Was heißt das? Der Gebrauchswert ist nicht zu retten. Er ist nicht das »Gute«, das nur sein schlechtes Gegenüber, den Tauschwert loswerden müsse, und alles wird gut. Gebrauchswert und Tauschwert sind zwei Seite der gleichen Medaille, die aus der Warenproduktion resultieren. Wir werden sie nur zusammen los oder gar nicht. Und das geht nur durch eine neue Produktionsweise jenseits der Warenform. Dito gilt dann auch für die Arbeit:

»Wer den Gebrauchswert als überhistorische Kategorie interpretiert, muss natürlich auch jene menschliche Praxis, die Waren hervorbringt, die Arbeit also, in entsprechender Weise aufspalten.
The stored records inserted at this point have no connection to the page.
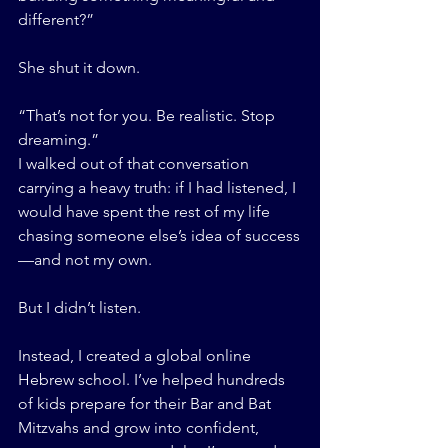
different?”
She shut it down.
“That’s not for you. Be realistic. Stop 
dreaming.”
I walked out of that conversation 
carrying a heavy truth: if I had listened, I 
would have spent the rest of my life 
chasing someone else’s idea of success
—and not my own.
But I didn’t listen.
Instead, I created a global online 
Hebrew school. I’ve helped hundreds 
of kids prepare for their Bar and Bat 
Mitzvahs and grow into confident,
Arbeit gilt dementsprechend im ersten Kapitel des Kapitals ausschließlich in ihrer Bestimmung als abstrakte Arbeit, als tauschwertsetzende Arbeit, als etwas spezifisch Kapitalistisches. Die konkrete Arbeit soll es dagegen unterschiedslos in allen Gesellschaftsformationen geben. In den Frühschriften hatte Marx noch ganz andere Töne angeschlagen und hat die Arbeit als solche ebenso vehement wie zutreffend angegriffen: „Die Arbeit ist ihrem Wesen nach die unfreie, unmenschliche, ungesellschaftliche, vom Privateigentum bedingte und das Privateigentum schaffende Tätigkeit.“ (Karl Marx: Über Friedrich Lists Buch „Das Nationale System der Politischen Ökonomie“, in: Beiträge zur Geschichte der Arbeiterbewegung, 14. Jg., Heft 3 1972, S. 436) Statt diesen Frontalangriff im Kapital fortzuführen und kategorial zu präzisieren, hat Marx seine Kritik entschärft und den Arbeitsbegriff in einer der herrschenden Arbeitsreligion angepassten Weise verwendet. Dabei lässt sich die Differenzierung zwischen tauschwert- und gebrauchswertsetzender Arbeit ohne Weiteres auch von einem Standpunkt formulieren, der Arbeit, wie Marx in den Frühschriften, als die spezifisch kapitalistische Tätigkeitsform fasst. Beim Gegensatz von konkreter und abstrakter Arbeit handelt es sich um einen Binnengegensatz innerhalb des Wertverhältnisses. Beide Pole, sowohl konkrete Arbeit als auch abstrakte Arbeit, existieren nur innerhalb der Wertbeziehung.« (Ernst Lohoff, Auf Selbstzerstörung programmiert, S. 24, Fußnote 10 [1])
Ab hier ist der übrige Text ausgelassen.